Would you work out how many lines below include the word "einen"? Only that number is wanted.

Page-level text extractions
________________________
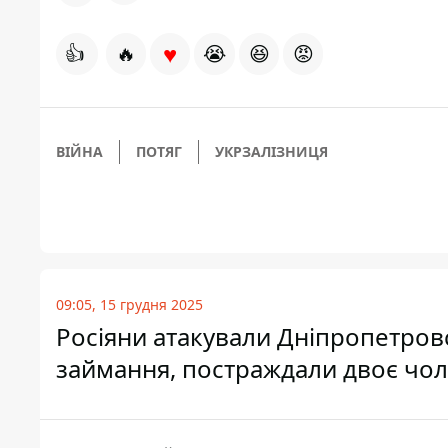
♥
👍
🔥
😭
😆
😡
ВІЙНА
ПОТЯГ
УКРЗАЛІЗНИЦЯ
09:05, 15 грудня 2025
Росіяни атакували Дніпропетров
займання, постраждали двоє чол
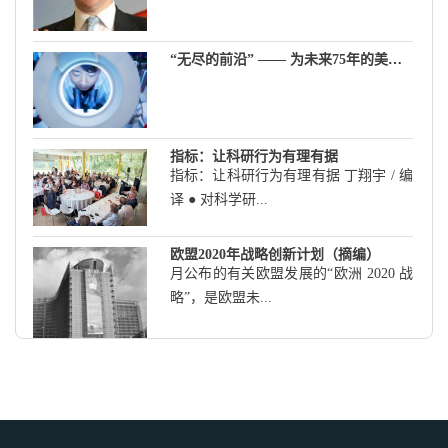
“无尽的前沿” —— 为未来75年的美国科学做规划
指标：让科研行为有理有据
指标：让科研行为有理有据 丁翔宇 / 编
译 ● 对科学研...
欧盟2020年战略创新计划（摘编）
月公布的有关欧盟发展的“欧洲 2020 战
略”，是欧盟未...
科学家谈南美科技发展
科学家谈南美科技发展 方陵生 / 编译
阿根廷：发展科...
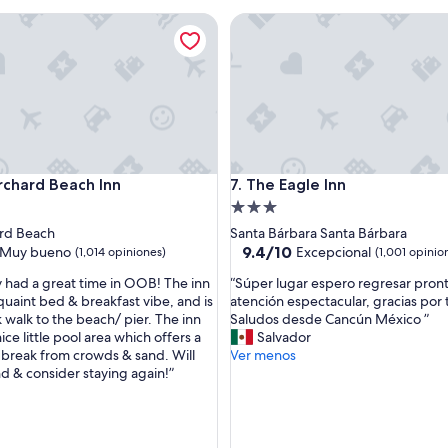
i
de
de
ard Beach Inn
The Eagle Inn
o
$232
$118
n
w
h
i
l
e
v
i
ard Beach Inn
The Eagle Inn
rchard Beach Inn
7. The Eagle Inn
s
i
d
Propiedad
t
de
rd Beach
Santa Bárbara Santa Bárbara
i
3.0
9.4
9.4/10
Muy bueno
Excepcional
(1,014 opiniones)
(1,001 opinio
n
de
estrellas
g
“
y had a great time in OOB! The inn
“Súper lugar espero regresar pronto
10,
f
S
quaint bed & breakfast vibe, and is
atención espectacular, gracias por t
Excepcional,
o
ú
k walk to the beach/ pier. The inn
Saludos desde Cancún México ”
(1,001
r
p
nice little pool area which offers a
Salvador
opiniones)
a
e
 break from crowds & sand. Will
Ver menos
s)
c
r
& consider staying again!”
a
l
m
u
p
g
u
a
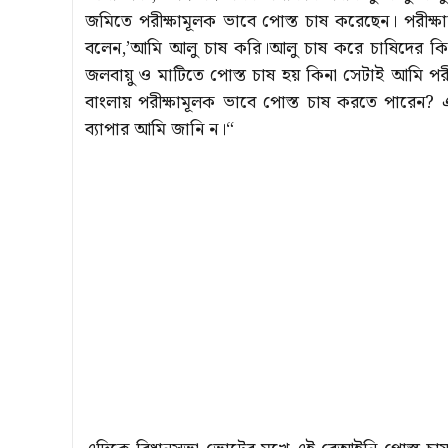
জমিতে পরীক্ষামূলক ভাবে পোস্ত চাষ করেছেন। পরীক্ষার
বলেন,’আমি আলু চাষ করি।আলু চাষ করে চাষিদের ক
জলবায়ু ও মাটিতে পোস্ত চাষ হয় কিনা সেটাই আমি পরী
বাংলায় পরীক্ষামূলক ভাবে পোস্ত চাষ করতে পারেন? এ
ব্যাপার আমি জানি ন।“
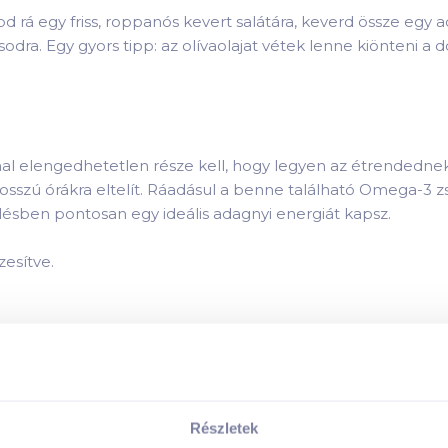
obd rá egy friss, roppanós kevert salátára, keverd össze egy
odra. Egy gyors tipp: az olívaolajat vétek lenne kiönteni a
onhal elengedhetetlen része kell, hogy legyen az étrende
 hosszú órákra eltelít. Ráadásul a benne található Omega-3 
lésben pontosan egy ideális adagnyi energiát kapsz.
zesítve.
k összetevői:
Részletek
k tápanyagai:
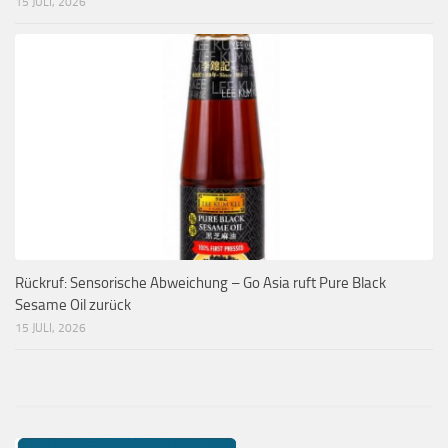
15 JULI, 2026
Rückruf: Sensorische Abweichung – Go Asia ruft Pure Black
Sesame Oil zurück
15 JULI, 2026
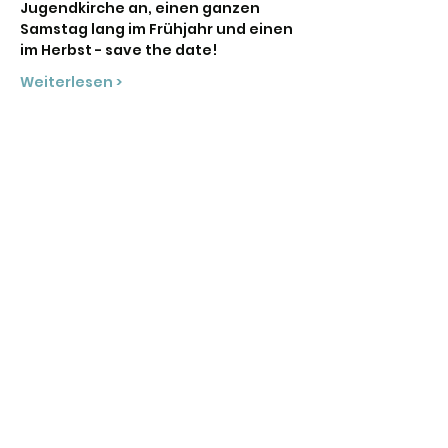
Jugendkirche an, einen ganzen 
Samstag lang im Frühjahr und einen 
im Herbst - save the date!
Weiterlesen >
Diese Veranstaltung teilen
Stadtjugendring Hannover
info@sjr-hannover.de
0511-884117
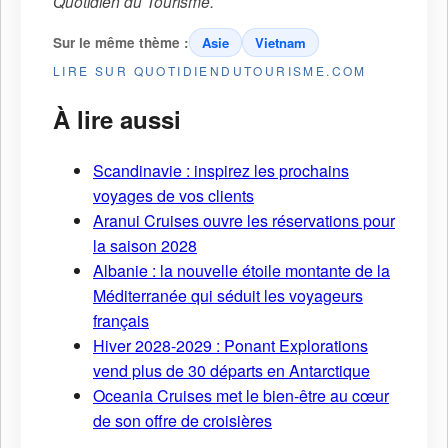
Quotidien du Tourisme
.
Sur le même thème :
Asie
Vietnam
LIRE SUR QUOTIDIENDUTOURISME.COM
À lire aussi
Scandinavie : inspirez les prochains
voyages de vos clients
Aranui Cruises ouvre les réservations pour
la saison 2028
Albanie : la nouvelle étoile montante de la
Méditerranée qui séduit les voyageurs
français
Hiver 2028-2029 : Ponant Explorations
vend plus de 30 départs en Antarctique
Oceania Cruises met le bien-être au cœur
de son offre de croisières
________________________
→ **Exercise output**
2